Adair County residents are facing a 20 percent rate increase in their water bill, pending approval from the Public Service Commission.
The Adair County Water District is submitting a petition for a rate increase to the PSC tomorrow. The funds from the rate increase will help pay for different projects throughout the county including downtown Columbia, Knifley and Sparksville, according to Adair County Water District manager Lenny Stone.
The amount of rate increase will depend on a customer’s water meter size. Around 90 percent of the water district’s customers (residential) have the same meter size (5/8’’ x ¾’’). Those customers will see at least a $4.55 increase in their bill.
Some farms and commercial property use a slightly larger meter size (2’’), which would results in at least a $22.35 increase in their bill.
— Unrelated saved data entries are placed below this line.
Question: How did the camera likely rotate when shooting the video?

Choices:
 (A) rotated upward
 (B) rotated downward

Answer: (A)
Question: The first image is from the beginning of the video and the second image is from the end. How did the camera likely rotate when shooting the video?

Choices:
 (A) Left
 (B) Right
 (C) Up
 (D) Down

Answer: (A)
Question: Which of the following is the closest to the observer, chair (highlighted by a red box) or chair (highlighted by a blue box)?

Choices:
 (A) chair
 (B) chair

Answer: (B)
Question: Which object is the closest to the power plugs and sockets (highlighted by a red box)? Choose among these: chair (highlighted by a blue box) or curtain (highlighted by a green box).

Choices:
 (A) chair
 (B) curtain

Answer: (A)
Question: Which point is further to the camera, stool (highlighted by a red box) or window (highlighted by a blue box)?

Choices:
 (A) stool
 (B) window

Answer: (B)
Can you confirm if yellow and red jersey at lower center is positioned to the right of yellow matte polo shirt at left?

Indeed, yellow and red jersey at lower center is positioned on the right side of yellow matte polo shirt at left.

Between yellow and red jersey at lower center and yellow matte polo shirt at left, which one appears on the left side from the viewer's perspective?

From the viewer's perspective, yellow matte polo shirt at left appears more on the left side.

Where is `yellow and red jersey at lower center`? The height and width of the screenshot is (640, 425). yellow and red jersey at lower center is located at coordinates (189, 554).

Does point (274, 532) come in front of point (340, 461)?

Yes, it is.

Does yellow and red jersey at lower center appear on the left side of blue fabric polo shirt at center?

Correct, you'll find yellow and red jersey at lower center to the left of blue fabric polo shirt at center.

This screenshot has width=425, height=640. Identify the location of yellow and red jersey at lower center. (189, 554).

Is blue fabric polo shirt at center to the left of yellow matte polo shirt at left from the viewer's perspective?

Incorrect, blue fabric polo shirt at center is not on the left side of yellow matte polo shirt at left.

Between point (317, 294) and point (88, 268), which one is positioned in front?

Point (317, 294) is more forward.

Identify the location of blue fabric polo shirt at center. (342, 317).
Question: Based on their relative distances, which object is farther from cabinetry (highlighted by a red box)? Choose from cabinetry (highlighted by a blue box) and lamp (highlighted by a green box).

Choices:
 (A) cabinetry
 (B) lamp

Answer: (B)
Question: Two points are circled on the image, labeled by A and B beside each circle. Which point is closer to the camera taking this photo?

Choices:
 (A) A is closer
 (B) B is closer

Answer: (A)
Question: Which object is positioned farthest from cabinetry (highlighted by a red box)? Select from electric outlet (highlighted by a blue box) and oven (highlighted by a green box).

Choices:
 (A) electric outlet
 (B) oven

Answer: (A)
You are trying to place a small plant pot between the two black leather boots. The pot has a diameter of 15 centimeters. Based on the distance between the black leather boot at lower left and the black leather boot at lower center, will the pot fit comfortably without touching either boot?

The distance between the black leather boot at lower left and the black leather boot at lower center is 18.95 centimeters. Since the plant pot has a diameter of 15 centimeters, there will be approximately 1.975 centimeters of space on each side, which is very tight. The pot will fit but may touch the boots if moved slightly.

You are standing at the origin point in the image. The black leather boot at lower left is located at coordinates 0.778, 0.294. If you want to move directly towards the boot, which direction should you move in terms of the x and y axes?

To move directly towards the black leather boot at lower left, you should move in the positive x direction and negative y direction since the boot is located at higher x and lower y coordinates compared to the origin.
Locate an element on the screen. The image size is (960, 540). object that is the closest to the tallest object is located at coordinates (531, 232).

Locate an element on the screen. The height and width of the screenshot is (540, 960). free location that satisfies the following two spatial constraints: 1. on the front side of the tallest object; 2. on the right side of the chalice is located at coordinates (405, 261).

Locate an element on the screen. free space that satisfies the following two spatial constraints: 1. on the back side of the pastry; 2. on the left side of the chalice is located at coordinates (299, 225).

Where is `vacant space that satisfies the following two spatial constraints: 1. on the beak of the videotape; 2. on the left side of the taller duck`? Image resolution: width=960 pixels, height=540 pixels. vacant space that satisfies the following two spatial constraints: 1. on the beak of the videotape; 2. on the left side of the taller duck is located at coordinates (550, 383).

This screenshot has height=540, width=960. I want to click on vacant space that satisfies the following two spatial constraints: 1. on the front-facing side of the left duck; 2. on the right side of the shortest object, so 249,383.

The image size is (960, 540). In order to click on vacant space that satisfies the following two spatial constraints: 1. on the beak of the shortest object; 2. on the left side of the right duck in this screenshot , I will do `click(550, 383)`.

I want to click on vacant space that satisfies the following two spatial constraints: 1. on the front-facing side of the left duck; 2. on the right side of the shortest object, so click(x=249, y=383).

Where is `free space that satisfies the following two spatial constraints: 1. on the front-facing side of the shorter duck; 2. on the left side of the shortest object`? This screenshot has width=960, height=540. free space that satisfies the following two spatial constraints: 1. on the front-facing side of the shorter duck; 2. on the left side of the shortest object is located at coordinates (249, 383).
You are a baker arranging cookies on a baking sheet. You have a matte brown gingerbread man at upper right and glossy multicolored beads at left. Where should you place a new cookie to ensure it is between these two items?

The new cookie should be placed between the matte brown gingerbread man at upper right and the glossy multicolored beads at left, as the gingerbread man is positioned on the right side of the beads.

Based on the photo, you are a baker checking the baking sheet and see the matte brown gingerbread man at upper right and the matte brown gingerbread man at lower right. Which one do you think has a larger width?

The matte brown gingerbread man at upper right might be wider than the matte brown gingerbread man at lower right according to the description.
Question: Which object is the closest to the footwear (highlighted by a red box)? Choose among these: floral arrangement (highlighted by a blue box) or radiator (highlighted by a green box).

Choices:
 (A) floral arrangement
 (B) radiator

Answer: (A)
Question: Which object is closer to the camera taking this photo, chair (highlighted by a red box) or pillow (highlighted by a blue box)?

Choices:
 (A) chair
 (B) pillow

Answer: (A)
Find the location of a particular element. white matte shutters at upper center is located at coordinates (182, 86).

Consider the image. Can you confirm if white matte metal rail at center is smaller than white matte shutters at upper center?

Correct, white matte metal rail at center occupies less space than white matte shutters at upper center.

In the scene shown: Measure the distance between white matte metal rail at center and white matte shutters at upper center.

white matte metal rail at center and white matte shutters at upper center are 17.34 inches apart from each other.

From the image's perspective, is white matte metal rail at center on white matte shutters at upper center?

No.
Stone said this is the first time in two years and third time in 15 years they have increased rates.
“We want to keep our rates as low as possible,” Stone said.
They are encouraged to increase rates every year, but have decided in the past to only raise rates when they needed to, he continued.
The rate increase will help cover costs for four major projects including the Sparksville project, Breeding project, downtown project and generator project.
The Sparksville project includes adding a 12-inch line and a new water tank near the old Sparksville school.
In Breeding, Stone said they plan to add another water feed into the community. Currently Breeding only has one feed.
If something were to happen to that one line, the community wouldn’t have access to any water. A second line would provide backup.
Stone said they also plan to tear down older water tanks in Sparksville, Breeding and on Jones Chapel Road.
Other construction projects include the purchase and instillation of a generator at the water plant and replacing waterlines in the city limits of Columbia.
The water lines in the city have not been replaced and are more than 50 years old. Stone said they are being repaired on a daily basis because they are so old.
The water district has already received approval from USDA Rural Development. Once the PSC picks up the petition, they have 30 days to approve or deny the rate increase.
The PSC will consider if the rate increase is enough to cover costs or if the increase is too high.
The water district has been able to receive grant money through USDA Rural Development over the years, but grant money isn’t as readily available as it has been in years past.
Stone said a lot of the construction will be throughout the county, but it will appear as if they are working more on the downtown project in the city of Columbia.
“The city will be more noticed because it will be condensed,” Stone said.
Construction on the downtown project is set to begin in March depending on weather and the Breeding project is set to begin in the fall.
The Sparksville and generator projects are near completion.